ASSIGNED TASK: Line tally for the word "preview": count the lines below that contain it and reply with the number alone.

EXERCISE MATERIALS:

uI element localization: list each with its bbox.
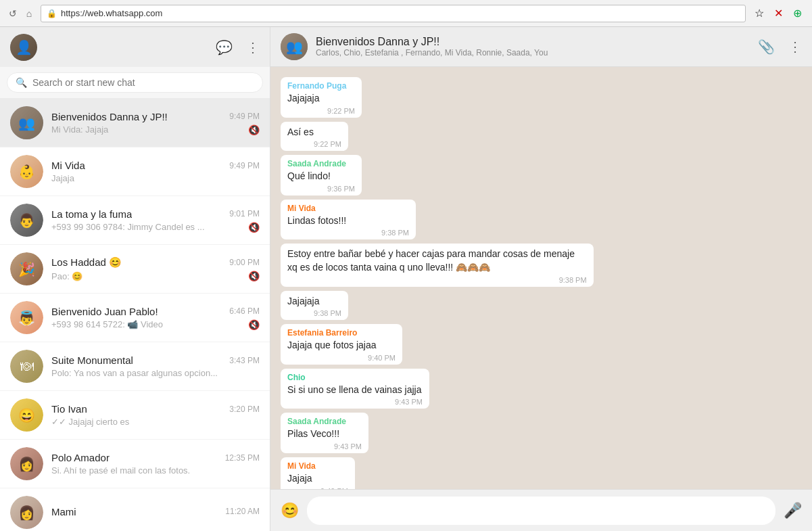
chat-preview: Mi Vida: Jajaja <box>51 124 245 135</box>
message-bubble: Mi Vida Lindas fotos!!! 9:38 PM <box>281 200 416 240</box>
chat-header-members: Carlos, Chio, Estefania , Fernando, Mi V… <box>316 48 750 57</box>
message-time: 9:38 PM <box>287 276 587 284</box>
search-input-wrap: 🔍 <box>7 72 263 93</box>
avatar: 👩 <box>10 496 43 529</box>
chat-header-icons: 📎 ⋮ <box>758 39 802 55</box>
message-text: Pilas Veco!!! <box>287 428 362 441</box>
chat-header: 👥 Bienvenidos Danna y JP!! Carlos, Chio,… <box>270 27 812 67</box>
avatar: 😄 <box>10 398 43 432</box>
forward-icon[interactable]: ⌂ <box>23 7 35 20</box>
extension-icon-2[interactable]: ⊕ <box>789 5 805 22</box>
chat-time: 6:46 PM <box>229 306 260 316</box>
message-text: Jajaja que fotos jajaa <box>287 339 396 352</box>
message-sender: Fernando Puga <box>287 81 355 91</box>
my-avatar[interactable]: 👤 <box>10 34 37 61</box>
mute-icon: 🔇 <box>248 222 260 233</box>
avatar: 🍽 <box>10 350 43 383</box>
emoji-button[interactable]: 😊 <box>281 502 299 520</box>
message-text: Jajajaja <box>287 295 341 308</box>
chat-name: Polo Amador <box>51 452 110 463</box>
messages-area: Fernando Puga Jajajaja 9:22 PM Así es 9:… <box>270 67 812 489</box>
browser-right-icons: ☆ ✕ ⊕ <box>751 5 805 22</box>
message-bubble: Chio Si si uno se llena de vainas jajja … <box>281 369 429 409</box>
url-bar[interactable]: 🔒 https://web.whatsapp.com <box>41 5 746 22</box>
list-item[interactable]: 👩 Polo Amador 12:35 PM Si. Ahí te pasé e… <box>0 440 270 488</box>
message-text: Lindas fotos!!! <box>287 214 409 228</box>
message-text: Qué lindo! <box>287 170 355 183</box>
avatar-img: 👩 <box>10 447 43 480</box>
chat-info: Suite Monumental 3:43 PM Polo: Ya nos va… <box>51 354 260 378</box>
chat-info: La toma y la fuma 9:01 PM +593 99 306 97… <box>51 208 260 233</box>
chat-name: Mi Vida <box>51 160 85 171</box>
chat-preview: +593 98 614 5722: 📹 Video <box>51 319 245 329</box>
message-bubble: Jajajaja 9:38 PM <box>281 291 348 321</box>
message-bubble: Mi Vida Jajaja 9:49 PM <box>281 457 355 489</box>
message-input[interactable] <box>307 497 775 525</box>
browser-nav-icons: ↺ ⌂ <box>7 7 35 20</box>
chat-time: 9:49 PM <box>229 161 260 170</box>
avatar-img: 😄 <box>10 398 43 432</box>
menu-icon[interactable]: ⋮ <box>246 39 260 55</box>
chat-name-row: Bienvenidos Danna y JP!! 9:49 PM <box>51 111 260 122</box>
chat-area: 👥 Bienvenidos Danna y JP!! Carlos, Chio,… <box>270 27 812 531</box>
avatar: 👶 <box>10 155 43 188</box>
attach-icon[interactable]: 📎 <box>758 39 775 55</box>
chat-name-row: Suite Monumental 3:43 PM <box>51 354 260 366</box>
chat-preview-row: +593 99 306 9784: Jimmy Candel es ... 🔇 <box>51 222 260 233</box>
new-chat-icon[interactable]: 💬 <box>216 39 233 55</box>
message-text: Si si uno se llena de vainas jajja <box>287 384 423 397</box>
chat-name-row: Mami 11:20 AM <box>51 506 260 517</box>
message-time: 9:43 PM <box>287 442 362 451</box>
avatar-img: 🎉 <box>10 252 43 285</box>
chat-name: Los Haddad 😊 <box>51 256 122 269</box>
chat-menu-icon[interactable]: ⋮ <box>788 39 802 55</box>
chat-preview-row: Mi Vida: Jajaja 🔇 <box>51 124 260 135</box>
bookmark-icon[interactable]: ☆ <box>751 5 767 22</box>
message-sender: Saada Andrade <box>287 159 355 168</box>
search-icon: 🔍 <box>16 77 27 88</box>
avatar-img: 👼 <box>10 301 43 334</box>
list-item[interactable]: 🎉 Los Haddad 😊 9:00 PM Pao: 😊 🔇 <box>0 245 270 294</box>
chat-name-row: La toma y la fuma 9:01 PM <box>51 208 260 220</box>
chat-header-avatar[interactable]: 👥 <box>281 33 308 60</box>
list-item[interactable]: 👥 Bienvenidos Danna y JP!! 9:49 PM Mi Vi… <box>0 99 270 147</box>
message-sender: Estefania Barreiro <box>287 328 396 338</box>
search-input[interactable] <box>32 77 254 88</box>
chat-info: Mi Vida 9:49 PM Jajaja <box>51 160 260 183</box>
chat-list: 👥 Bienvenidos Danna y JP!! 9:49 PM Mi Vi… <box>0 99 270 531</box>
chat-time: 9:01 PM <box>229 209 260 218</box>
list-item[interactable]: 🍽 Suite Monumental 3:43 PM Polo: Ya nos … <box>0 342 270 391</box>
message-time: 9:49 PM <box>287 487 348 489</box>
list-item[interactable]: 👩 Mami 11:20 AM <box>0 488 270 531</box>
list-item[interactable]: 👼 Bienvenido Juan Pablo! 6:46 PM +593 98… <box>0 294 270 342</box>
avatar-img: 👩 <box>10 496 43 529</box>
extension-icon-1[interactable]: ✕ <box>770 5 786 22</box>
message-time: 9:38 PM <box>287 309 341 317</box>
chat-info: Polo Amador 12:35 PM Si. Ahí te pasé el … <box>51 452 260 476</box>
message-bubble: Fernando Puga Jajajaja 9:22 PM <box>281 77 362 118</box>
message-text: Jajajaja <box>287 92 355 106</box>
mic-button[interactable]: 🎤 <box>784 502 802 520</box>
message-time: 9:22 PM <box>287 107 355 115</box>
chat-name-row: Polo Amador 12:35 PM <box>51 452 260 463</box>
chat-preview: Polo: Ya nos van a pasar algunas opcion.… <box>51 368 260 378</box>
message-bubble: Saada Andrade Qué lindo! 9:36 PM <box>281 155 362 195</box>
list-item[interactable]: 😄 Tio Ivan 3:20 PM ✓✓ Jajajaj cierto es <box>0 391 270 440</box>
chat-info: Bienvenidos Danna y JP!! 9:49 PM Mi Vida… <box>51 111 260 135</box>
chat-preview-row: +593 98 614 5722: 📹 Video 🔇 <box>51 319 260 330</box>
chat-name-row: Mi Vida 9:49 PM <box>51 160 260 171</box>
chat-preview-row: Pao: 😊 🔇 <box>51 271 260 281</box>
message-bubble: Así es 9:22 PM <box>281 122 348 152</box>
message-time: 9:43 PM <box>287 398 423 406</box>
input-area: 😊 🎤 <box>270 489 812 531</box>
chat-header-info: Bienvenidos Danna y JP!! Carlos, Chio, E… <box>316 36 750 57</box>
chat-info: Los Haddad 😊 9:00 PM Pao: 😊 🔇 <box>51 256 260 281</box>
list-item[interactable]: 👶 Mi Vida 9:49 PM Jajaja <box>0 147 270 196</box>
back-icon[interactable]: ↺ <box>7 7 19 20</box>
message-time: 9:36 PM <box>287 185 355 193</box>
chat-name-row: Los Haddad 😊 9:00 PM <box>51 256 260 269</box>
chat-name: Bienvenido Juan Pablo! <box>51 306 158 317</box>
list-item[interactable]: 👨 La toma y la fuma 9:01 PM +593 99 306 … <box>0 196 270 245</box>
chat-time: 11:20 AM <box>225 507 260 516</box>
sidebar-header-icons: 💬 ⋮ <box>216 39 260 55</box>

RESULT FOR THIS TASK: 7